### [Problem description]
Work out how many lines in the records below include the string "serve", and reply with that number alone.

### [Source data]
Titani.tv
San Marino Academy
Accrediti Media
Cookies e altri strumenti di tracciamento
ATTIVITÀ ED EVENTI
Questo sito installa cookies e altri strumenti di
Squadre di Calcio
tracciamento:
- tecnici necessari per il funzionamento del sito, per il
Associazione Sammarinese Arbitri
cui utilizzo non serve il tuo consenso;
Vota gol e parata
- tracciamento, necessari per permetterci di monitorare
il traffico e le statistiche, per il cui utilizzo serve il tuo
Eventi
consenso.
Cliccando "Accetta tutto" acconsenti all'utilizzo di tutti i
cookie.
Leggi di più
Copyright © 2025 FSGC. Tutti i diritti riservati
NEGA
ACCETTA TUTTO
---
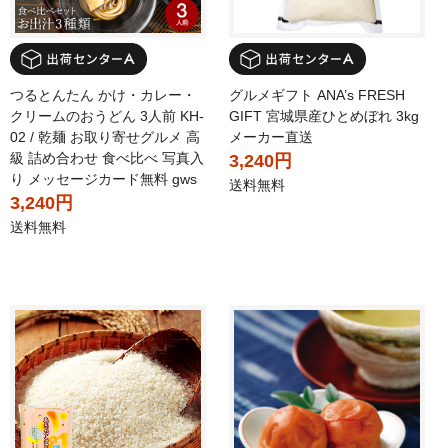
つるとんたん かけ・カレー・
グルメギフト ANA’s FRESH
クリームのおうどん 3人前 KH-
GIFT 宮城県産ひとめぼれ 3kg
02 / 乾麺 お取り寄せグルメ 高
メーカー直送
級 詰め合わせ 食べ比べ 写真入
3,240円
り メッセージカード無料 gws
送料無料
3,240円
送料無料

### [Answer space]
2